TASK DESCRIPTION => Everything from the line containing "minimally verbal autistic population" through the final line of the material is to be restated word for word, and only that.

= Beginning of Section =

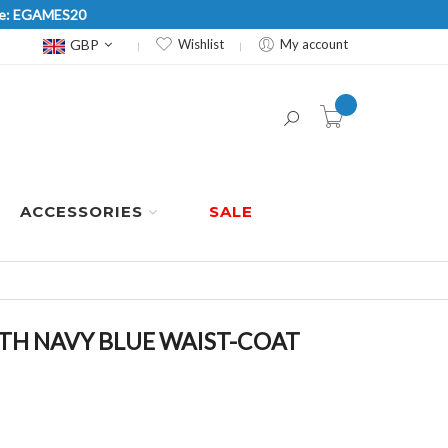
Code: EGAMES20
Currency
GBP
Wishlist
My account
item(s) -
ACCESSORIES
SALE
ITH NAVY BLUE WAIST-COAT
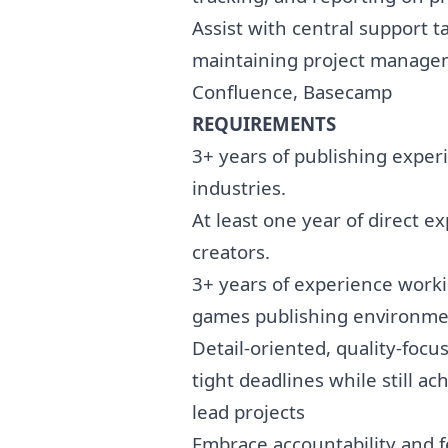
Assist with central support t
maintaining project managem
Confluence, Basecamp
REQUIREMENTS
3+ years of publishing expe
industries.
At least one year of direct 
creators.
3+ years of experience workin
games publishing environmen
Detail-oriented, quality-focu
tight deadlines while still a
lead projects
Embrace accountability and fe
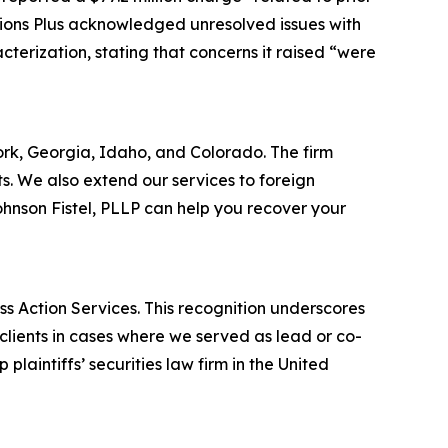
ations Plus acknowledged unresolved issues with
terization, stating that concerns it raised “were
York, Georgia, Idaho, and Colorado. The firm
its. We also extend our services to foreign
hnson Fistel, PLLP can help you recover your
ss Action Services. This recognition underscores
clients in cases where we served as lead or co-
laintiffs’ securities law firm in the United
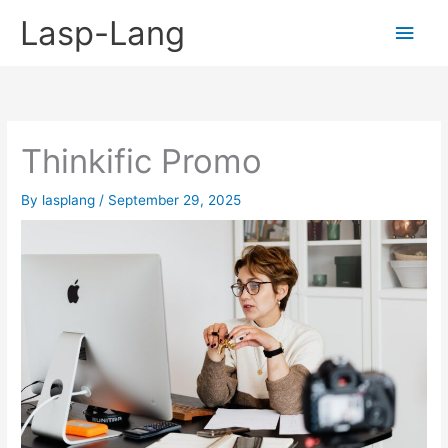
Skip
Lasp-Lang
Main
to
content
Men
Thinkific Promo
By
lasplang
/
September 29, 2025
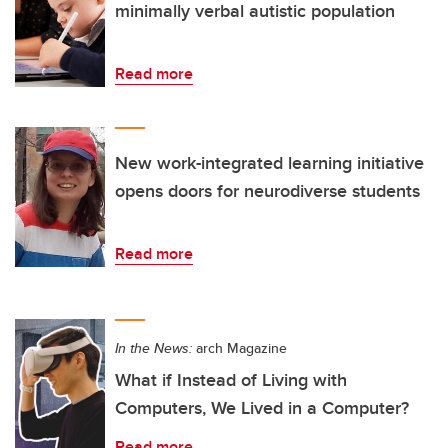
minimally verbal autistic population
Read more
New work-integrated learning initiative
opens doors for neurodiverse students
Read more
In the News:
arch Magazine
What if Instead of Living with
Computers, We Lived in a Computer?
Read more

= End of Section =

ANSWER =>
minimally verbal autistic population
Read more
New work-integrated learning initiative
opens doors for neurodiverse students
Read more
In the News:
arch Magazine
What if Instead of Living with
Computers, We Lived in a Computer?
Read more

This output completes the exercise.